De tout temps, Alfred Brendel s’est intéressé au mot, aux lettres, aux histoires, bref à la poésie. Après ses adieux à l’estrade de concert, aux grands chefs-d’œuvre qu’il a magnifiés de son immense talent, il peut enfin se consacrer à son deuxième amour du monde de la culture. Quelques deux douzaines de courts poèmes, extraits de son recueil intitulé « One finger too many » (Un doigt de trop…), qu’il déclame tranquillement, alternent, et parfois coexistent, avec de brèves pièces signées György Ligeti et György Kurtág. Et c’est à Pierre-Laurent Aimard, expert de ce répertoire d’aujourd’hui, qu’échoit la tâche de donner une telle réplique musicale à la parole du poète.

Pierre-Laurent Aimard et Alfred Brendel à l’issue de la soirée
– Photo Classictoulouse –

D’une voix ferme et légère à la fois, avec un délicieux accent germanique et un léger cheveu sur la langue, Brendel égrène la version anglaise de ses poèmes, fort heureusement sur-titrés en français pour le public.
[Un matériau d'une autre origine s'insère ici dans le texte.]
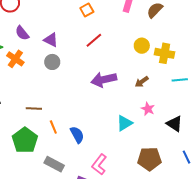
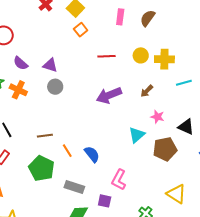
red line: (94, 40) -> (106, 56), moved, turned 48
brown pentagon: (149, 159) -> (165, 149), moved

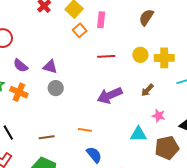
pink rectangle: (120, 17) -> (101, 20), moved
cyan triangle: (137, 135) -> (138, 134), turned 42
orange line: (67, 151) -> (85, 130), moved, turned -48

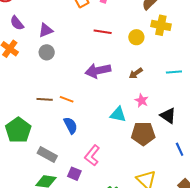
yellow cross: (164, 58) -> (161, 25), moved
purple triangle: (50, 67) -> (46, 30), turned -49
brown line: (47, 137) -> (45, 99), moved

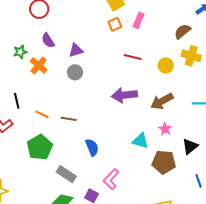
brown arrow: (136, 73) -> (162, 101), size x1.6
orange line: (67, 99) -> (42, 114), moved
black triangle: (168, 116) -> (190, 146), turned 42

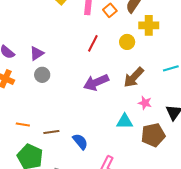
orange square: (115, 24) -> (110, 10), moved
red line: (133, 57) -> (93, 43), turned -60
brown line: (69, 119) -> (51, 132), moved

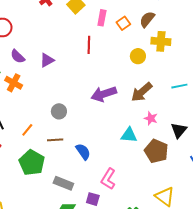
red line: (93, 43) -> (89, 45), moved, turned -30
gray circle: (42, 75) -> (59, 111), moved
orange line: (23, 124) -> (27, 130), turned -64
brown pentagon: (153, 135) -> (156, 151), turned 30

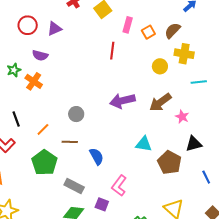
purple semicircle: (18, 56) -> (40, 55), turned -35
purple triangle: (47, 60) -> (55, 29), moved
cyan line: (179, 86) -> (199, 82), moved
pink star: (151, 118) -> (182, 117), moved
black triangle: (179, 130) -> (194, 144), turned 30

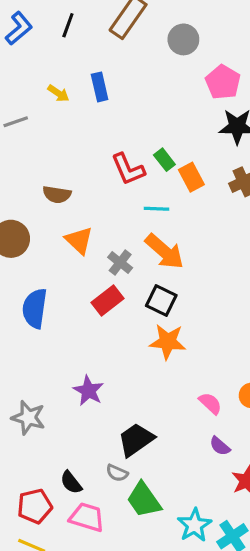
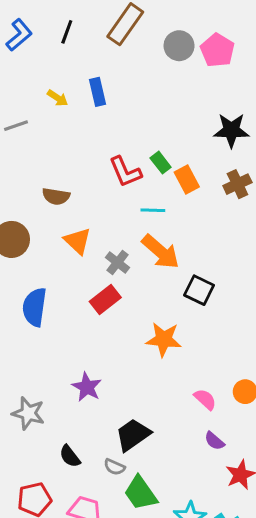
pink pentagon: (223, 82) -> (217, 50), moved
black square: (161, 300) -> (199, 290), moved
black semicircle: (71, 482) -> (70, 456), moved

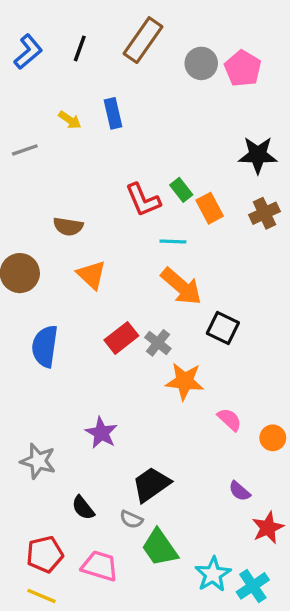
gray cross: (118, 263) -> (158, 343), moved
pink semicircle: (205, 399) -> (230, 420), moved

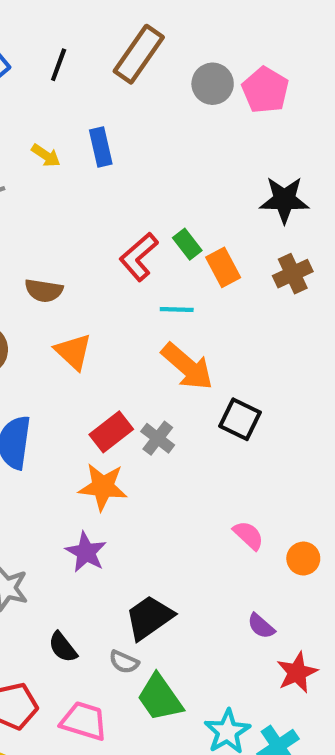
red L-shape: (143, 200) -> (139, 257), turned 72
orange star: (185, 381) -> (103, 487), moved

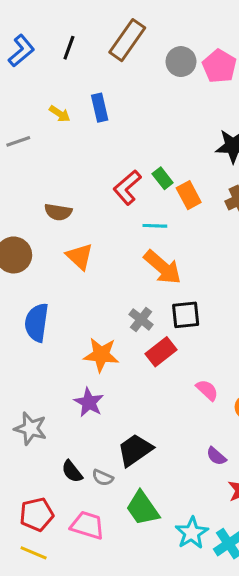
black square: (240, 419) -> (186, 315), moved, turned -32
red rectangle: (111, 432) -> (161, 352), moved
gray semicircle: (124, 662) -> (103, 478), moved

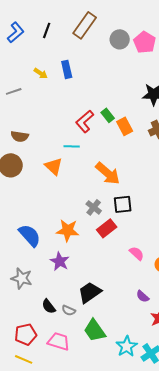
brown semicircle: (58, 212) -> (20, 136), moved
cyan line: (155, 226) -> (72, 146), moved
blue semicircle: (37, 323) -> (30, 235), moved, turned 130

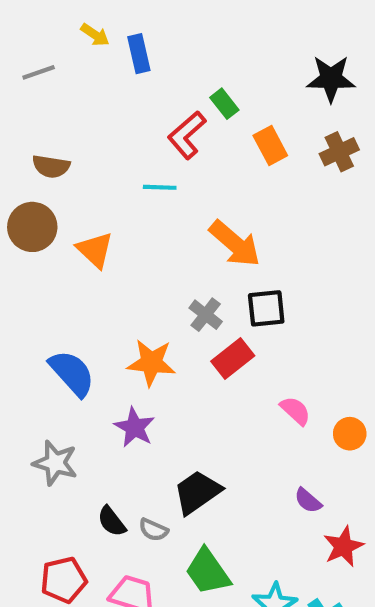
blue rectangle: (67, 69) -> (139, 54), moved
green rectangle: (108, 115) -> (224, 104), moved
orange triangle: (54, 166) -> (95, 250), moved

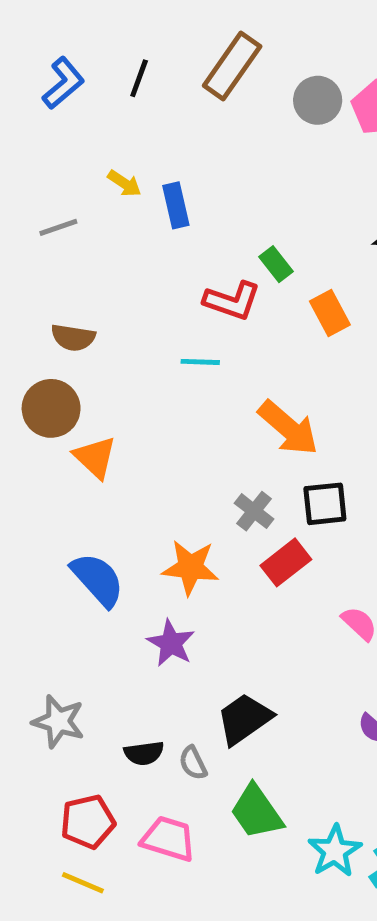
red L-shape: (187, 135) -> (232, 301), turned -120
orange triangle: (95, 250) -> (95, 457), moved
gray star: (55, 463) -> (58, 721), moved
black semicircle: (112, 521) -> (144, 753), turned -60
gray semicircle: (153, 530) -> (193, 763), turned 40

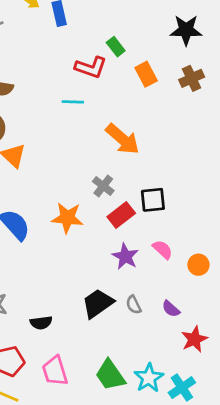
black square: (325, 504) -> (153, 200), moved
purple star: (171, 643) -> (125, 256), moved
gray semicircle: (193, 763) -> (134, 305), moved
green trapezoid: (256, 812) -> (110, 375), moved
pink trapezoid: (168, 839) -> (55, 371), turned -124

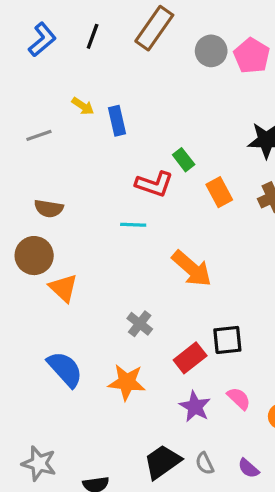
gray cross: (103, 186) -> (140, 324), moved
orange star: (67, 218) -> (127, 382), moved

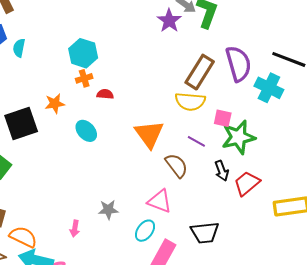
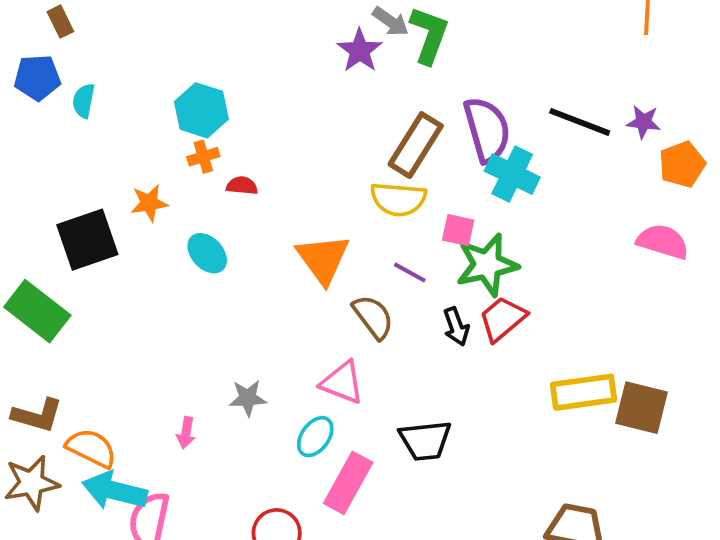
cyan cross: (269, 88) -> (512, 174), moved
red trapezoid: (247, 183) -> (503, 319), moved

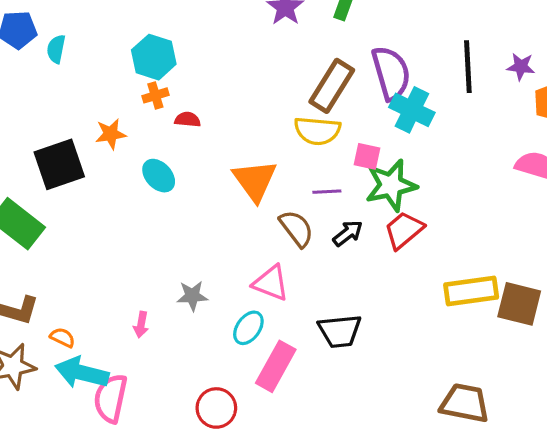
black line: (580, 122) -> (468, 67), turned 66
purple line: (410, 272) -> (327, 192), turned -32
black arrow: (456, 327) -> (348, 233), moved, turned -108
orange semicircle: (91, 448) -> (63, 337), size x0.6

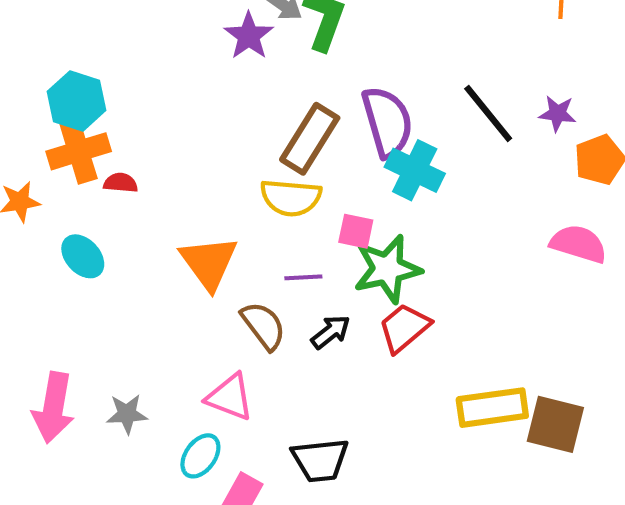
black line: (468, 67) -> (488, 114), turned -36
orange cross: (155, 95) -> (79, 151), size x1.8
pink arrow: (141, 325) -> (53, 408), moved, size x2.0

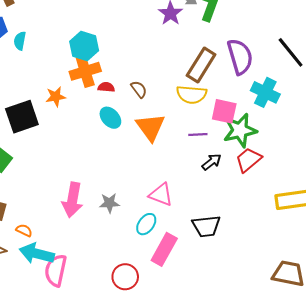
cyan cross: (415, 170) -> (265, 92), moved
pink square: (356, 231) -> (224, 111), size x1.4
cyan ellipse: (83, 256) -> (110, 118), moved
brown semicircle: (263, 326) -> (139, 89), moved, size x0.7

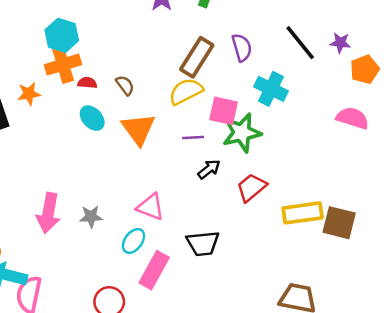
purple semicircle: (240, 57) -> (242, 48), size x0.7
yellow semicircle: (192, 95) -> (186, 91), turned 148
red trapezoid: (248, 160) -> (252, 187), moved

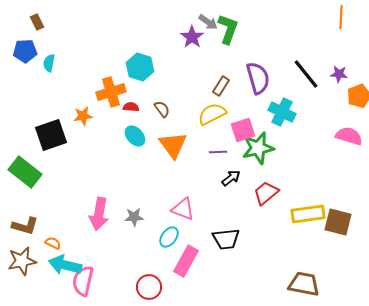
cyan hexagon: (62, 35) -> (140, 67), moved
purple semicircle: (242, 48) -> (258, 78), size x1.4
brown rectangle: (197, 57) -> (221, 86), size x0.6
pink square: (224, 111) -> (243, 130), turned -30

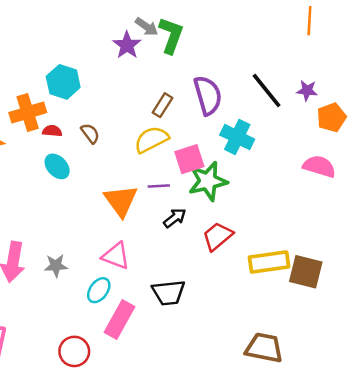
orange triangle: (173, 145) -> (121, 201), moved

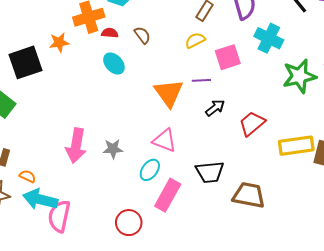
yellow semicircle: (151, 139) -> (195, 40), size x0.7
green star: (208, 181) -> (299, 76), moved
brown trapezoid: (264, 348) -> (249, 195), moved

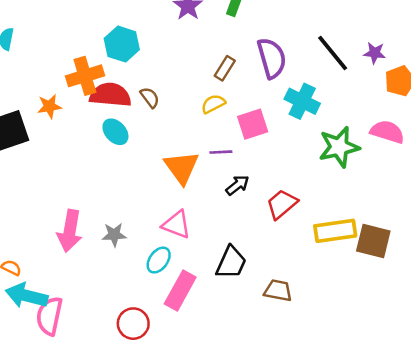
red semicircle: (110, 33) -> (110, 95), size x2.0
black trapezoid: (210, 172) -> (231, 263), turned -60
brown trapezoid: (249, 195) -> (278, 291), size x0.7

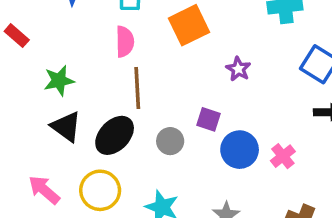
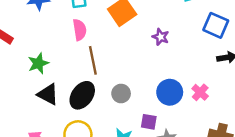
purple square: (208, 119) -> (149, 122), moved

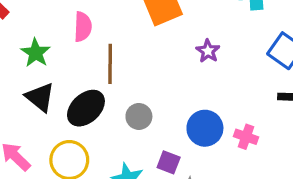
pink semicircle: (80, 30) -> (83, 27), moved
green star: (38, 63) -> (36, 53), turned -30
pink cross: (200, 92) -> (246, 137), turned -35

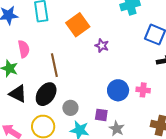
pink semicircle: (83, 27) -> (24, 49), moved
purple star: (208, 51) -> (102, 46), moved
gray circle: (139, 116) -> (70, 108), moved

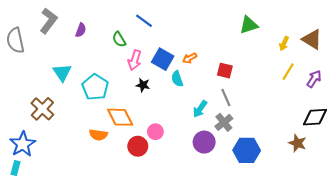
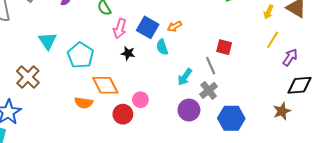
red square: (225, 71) -> (224, 47), moved
purple arrow: (314, 79) -> (290, 57), moved
brown star: (297, 143) -> (282, 111), turned 30

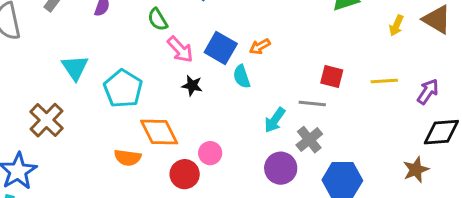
pink arrow: (120, 28) -> (180, 50), turned -60
yellow line: (273, 40) -> (384, 81), moved, turned 54
gray line: (211, 66) -> (312, 104), turned -60

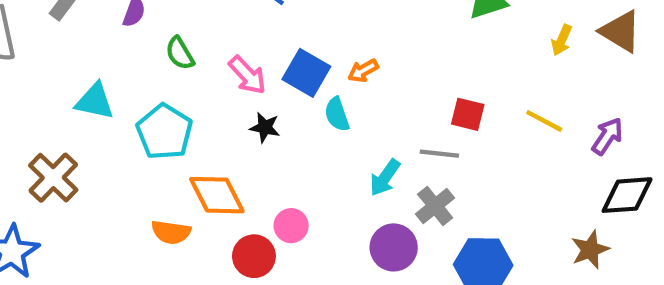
green semicircle: (158, 19) -> (180, 53), moved
cyan triangle: (75, 68) -> (95, 101), turned -44
yellow line: (384, 81) -> (544, 121), turned 32

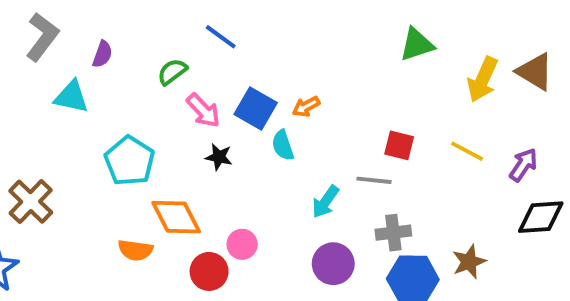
yellow arrow: (562, 40) -> (483, 79), size x1.6
green semicircle: (180, 53) -> (172, 72), moved, turned 84
cyan triangle: (95, 101) -> (71, 97), moved
gray cross: (435, 206) -> (393, 233), moved, turned 32
brown star: (590, 250) -> (469, 262), moved

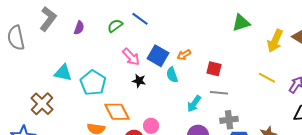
green semicircle: (172, 72) -> (115, 26), moved
cyan triangle: (71, 97) -> (63, 73), moved
red square: (399, 145) -> (214, 69), moved

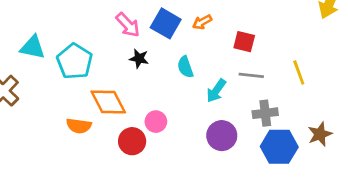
cyan semicircle: (172, 75) -> (185, 67), moved
yellow line: (267, 78) -> (299, 73), moved, turned 42

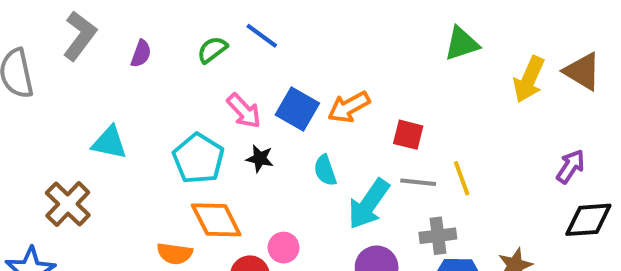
orange arrow: (202, 22) -> (349, 107), size x1.5
cyan pentagon: (75, 61) -> (198, 158), moved
yellow line: (299, 73) -> (462, 178), moved
cyan arrow: (216, 91) -> (369, 204), size x1.5

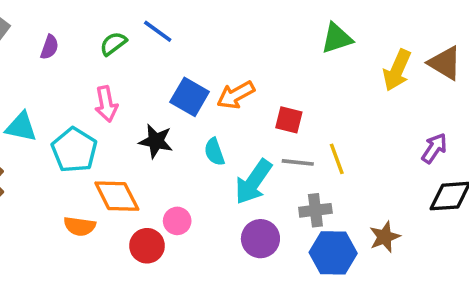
pink arrow: (244, 111) -> (106, 104), moved, turned 32
cyan pentagon: (198, 158) -> (74, 150), moved
black star: (260, 158) -> (156, 141), size x1.4

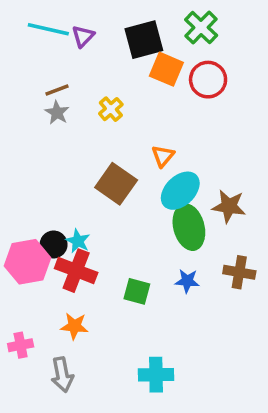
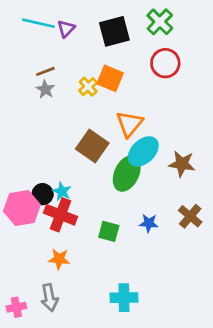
orange square: (166, 69) -> (110, 78), moved
orange triangle: (163, 156) -> (129, 124), size x1.5
green ellipse: (189, 227) -> (127, 173), moved, turned 40
brown cross: (239, 272) -> (190, 216), turned 30
pink cross: (21, 345) -> (16, 307), moved

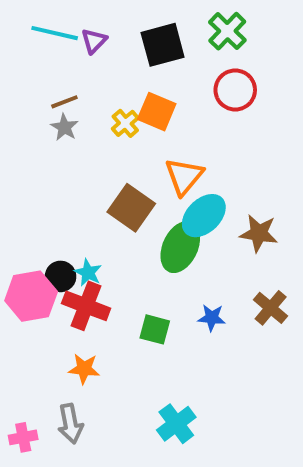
cyan cross: (124, 298) -> (176, 424), turned -36

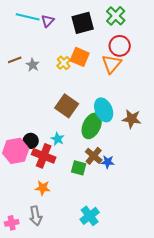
brown line: (64, 102) -> (15, 60), moved
orange triangle: (184, 176) -> (112, 64), moved
cyan ellipse: (204, 216) -> (104, 110), turned -70
cyan star: (88, 273) -> (58, 139), moved
brown cross: (271, 308) -> (94, 156), moved

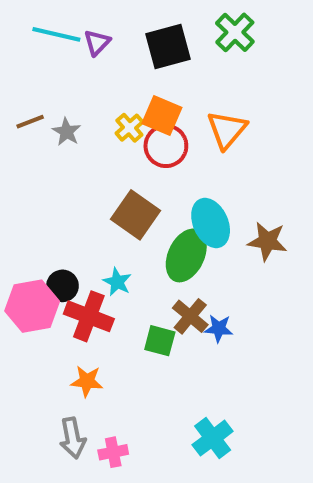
red circle: (120, 46) -> (166, 146), moved
cyan cross: (90, 216) -> (213, 438), moved
pink cross: (12, 223) -> (113, 452), moved

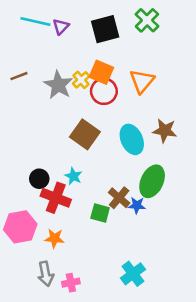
gray star: (67, 132) -> (58, 85), moved, size x1.6
brown star: (267, 241) -> (165, 131), moved
green ellipse: (186, 255) -> (152, 181), moved
pink hexagon: (32, 306) -> (20, 227), moved

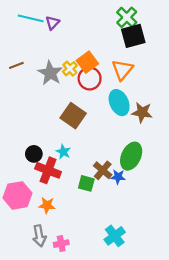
black square: (105, 29) -> (133, 36), moved
orange square: (101, 72) -> (87, 62), turned 30
cyan ellipse: (132, 139) -> (119, 103), moved

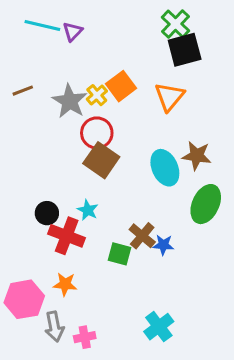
red circle: (90, 78) -> (97, 133), moved
cyan ellipse: (119, 103) -> (165, 168), moved
green ellipse: (131, 156) -> (206, 204), moved
pink hexagon: (17, 195) -> (24, 299), moved

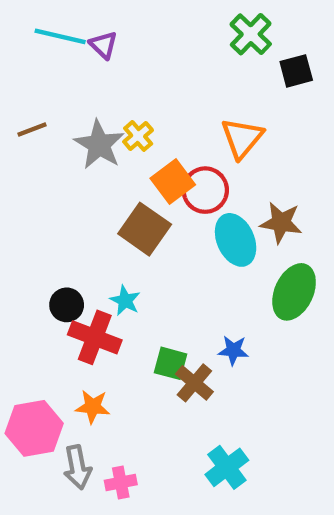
purple triangle: (73, 32) -> (103, 45), turned -30
black square: (185, 50) -> (296, 71), moved, size x0.7
orange square: (121, 86) -> (173, 181), moved
red circle: (97, 133) -> (205, 190), moved
brown cross: (142, 236) -> (194, 383), moved

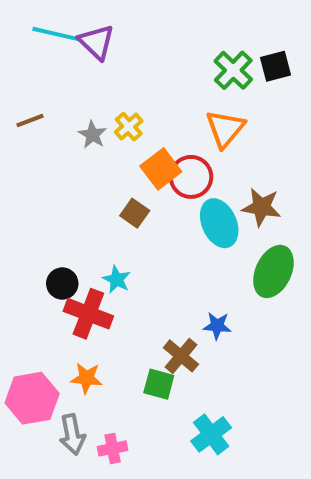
green cross: (251, 34) -> (233, 70), moved
purple triangle: (103, 45) -> (96, 42), size x1.4
gray star: (99, 145) -> (92, 135), size x0.6
brown square: (145, 229) -> (135, 213), size x0.6
green square: (171, 363) -> (159, 384), moved

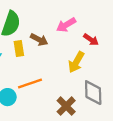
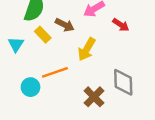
yellow rectangle: (19, 49) -> (43, 35), turned -35
yellow arrow: (76, 62) -> (87, 49), moved

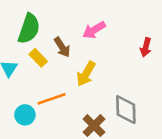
brown arrow: (65, 25) -> (62, 47), turned 30
red arrow: (121, 25) -> (146, 47), moved, turned 70

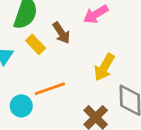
yellow arrow: (86, 74) -> (104, 67), moved

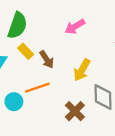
brown arrow: (61, 33) -> (47, 59), moved

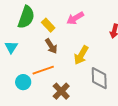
yellow rectangle: (26, 51) -> (48, 25), moved
brown cross: (75, 111) -> (61, 91), moved

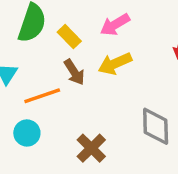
yellow arrow: (81, 55) -> (115, 64), moved, turned 36
orange line: (43, 70) -> (42, 96), moved

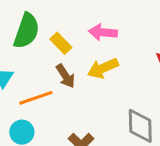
pink arrow: (115, 25) -> (103, 32), turned 36

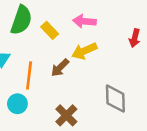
brown arrow: (66, 76) -> (60, 68), moved, turned 78
orange line: (36, 98) -> (29, 75), turned -64

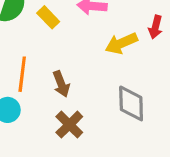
yellow arrow: (84, 51) -> (121, 43), moved
brown arrow: (60, 68) -> (61, 84), moved, turned -66

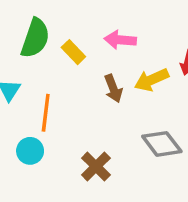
brown arrow: (61, 84) -> (113, 88), moved
gray diamond: (131, 103) -> (162, 144), turned -36

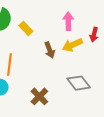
pink arrow: (120, 40) -> (68, 21), moved, turned 84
S’ouvrant sur « World’s end » (Fin du monde), s’achevant sur « Twin » (Jumeau), la série pétille d’un nonsense réjouissant. Jouant avec les mots et les situations, ces aphorismes cocasses ou tendres provoquent toute la gamme des sourires. On y apprend ainsi (dans Mozart) que c’est Beethoven qui a assassiné Mozart, déguisé en Salieri ! Ailleurs, c’est une histoire désopilante de poules, ou encore une évocation irrévérencieuse d’un Bouddha pris d’une colère explosive, ou enfin une sérieuse étude comparée de la barbe et de la « glabritude »… On pense parfois aux divagations désopilantes d’un autre musicien poète, Erik Satie, qui demandait à un comparse s’il savait « danser sur un œil » !

Pierre-Laurent Aimard, quant à lui, se déchaîne sur son clavier. Puisant dans le recueil des « Musica Ricercata » de Ligeti et dans les courtes pièces de Kurtág, il illustre au plus près les poèmes de son complice, imitant le serpent de l’Eden avec Hissing, multipliant les déploiements virtuoses de « Beating », ou encore s’affublant d’une barbe postiche pour jouer « The Crazy Girl with the Flaxen Hair », variations irrévérencieuses sur « La Fille aux cheveux de lin » de Debussy…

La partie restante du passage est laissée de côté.